Cela signifie que pour les épouses de membres de la famille royale comme Hisahito, “il y aura une pression pour concevoir des garçons afin de maintenir la ligne”, a déclaré Kawanishi.

Les femmes royales ont longtemps parcouru un chemin difficile au Japon.

L’épouse de Naruhito, Masako, une ancienne diplomate de haut vol, a lutté pendant des années contre une maladie liée au stress après avoir rejoint le foyer, que certains ont imputée à la pression de produire un héritier masculin.

Les jeunes membres de la famille royale sont également tenus à des normes rigoureuses.

Mako et son mari Kei Komuro, tous deux âgés de 30 ans, ont été en proie à des potins de tabloïd sur des allégations selon lesquelles la famille de Kei aurait rencontré des difficultés financières, conduisant l’ancienne princesse à développer un trouble de stress post-traumatique complexe.

Une impératrice n’est pas un concept étranger au Japon, la famille impériale elle-même étant censée descendre de la légendaire déesse du soleil Amaterasu.

Il y a eu jusqu’à huit impératrices au cours de l’histoire, bien que leur règne ait souvent été temporaire. Le dernier, Gosakuramachi, était sur le trône il y a environ 250 ans.

Le statut divin de la famille impériale a été renoncé après la Seconde Guerre mondiale à la suite du balayage militariste du Japon à travers l’Asie au nom de l’empereur Hirohito.

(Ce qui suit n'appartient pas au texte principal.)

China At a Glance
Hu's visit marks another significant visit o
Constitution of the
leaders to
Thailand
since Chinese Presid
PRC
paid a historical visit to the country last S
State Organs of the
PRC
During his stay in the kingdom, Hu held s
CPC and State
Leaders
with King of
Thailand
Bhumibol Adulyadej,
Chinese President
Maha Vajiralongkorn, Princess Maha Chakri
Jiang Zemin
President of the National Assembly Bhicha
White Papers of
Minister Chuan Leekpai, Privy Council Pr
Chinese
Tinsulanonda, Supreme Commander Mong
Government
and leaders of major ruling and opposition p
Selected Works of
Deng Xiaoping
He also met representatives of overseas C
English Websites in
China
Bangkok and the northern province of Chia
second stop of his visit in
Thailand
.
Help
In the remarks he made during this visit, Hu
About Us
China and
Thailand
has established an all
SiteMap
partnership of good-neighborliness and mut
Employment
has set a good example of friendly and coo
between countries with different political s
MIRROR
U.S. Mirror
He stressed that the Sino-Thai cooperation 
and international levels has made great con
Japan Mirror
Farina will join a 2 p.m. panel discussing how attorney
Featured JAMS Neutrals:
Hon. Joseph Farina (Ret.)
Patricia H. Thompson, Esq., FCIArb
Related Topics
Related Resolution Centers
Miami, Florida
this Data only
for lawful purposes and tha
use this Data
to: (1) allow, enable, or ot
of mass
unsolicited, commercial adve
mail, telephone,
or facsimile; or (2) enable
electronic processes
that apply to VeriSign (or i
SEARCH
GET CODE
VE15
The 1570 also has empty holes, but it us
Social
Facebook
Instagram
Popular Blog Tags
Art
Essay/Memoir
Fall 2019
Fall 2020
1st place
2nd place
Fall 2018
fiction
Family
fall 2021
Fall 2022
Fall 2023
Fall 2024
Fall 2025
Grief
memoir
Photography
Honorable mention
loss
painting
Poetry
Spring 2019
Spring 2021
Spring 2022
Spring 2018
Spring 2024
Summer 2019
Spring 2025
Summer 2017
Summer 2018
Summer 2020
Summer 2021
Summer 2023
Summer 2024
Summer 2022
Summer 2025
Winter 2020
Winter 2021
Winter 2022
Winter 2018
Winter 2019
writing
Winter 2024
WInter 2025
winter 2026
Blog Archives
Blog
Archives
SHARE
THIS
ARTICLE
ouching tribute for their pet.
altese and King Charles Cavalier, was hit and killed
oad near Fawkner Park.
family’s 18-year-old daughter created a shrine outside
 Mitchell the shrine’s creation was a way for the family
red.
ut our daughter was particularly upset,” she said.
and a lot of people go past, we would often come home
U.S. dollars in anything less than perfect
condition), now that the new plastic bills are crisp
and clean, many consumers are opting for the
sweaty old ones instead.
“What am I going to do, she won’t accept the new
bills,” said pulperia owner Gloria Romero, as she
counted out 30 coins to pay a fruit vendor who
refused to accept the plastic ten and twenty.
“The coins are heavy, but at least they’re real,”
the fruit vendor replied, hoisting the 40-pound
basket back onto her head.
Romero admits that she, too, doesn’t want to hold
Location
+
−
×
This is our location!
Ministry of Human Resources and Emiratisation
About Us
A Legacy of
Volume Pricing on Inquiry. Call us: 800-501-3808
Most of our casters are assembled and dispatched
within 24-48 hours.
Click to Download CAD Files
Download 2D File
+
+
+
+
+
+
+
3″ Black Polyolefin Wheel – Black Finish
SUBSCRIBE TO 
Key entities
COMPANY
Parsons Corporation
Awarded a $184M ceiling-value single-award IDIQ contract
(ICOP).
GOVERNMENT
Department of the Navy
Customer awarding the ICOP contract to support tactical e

Depuis 1947, la succession royale est dictée par la loi sur la maison impériale, et les questions qui l’entourent restent un sujet délicat étroitement lié aux idées d’identité nationale.

De nos jours, les politiciens ont “peur de changer le système” pendant qu’ils sont au pouvoir, a déclaré Kawanishi.

Mais après que le mariage de Mako ait attiré une énorme attention, une façon de faire avancer le débat serait “si le public s’intéresse davantage au sujet et pousse les discussions”, a-t-il déclaré.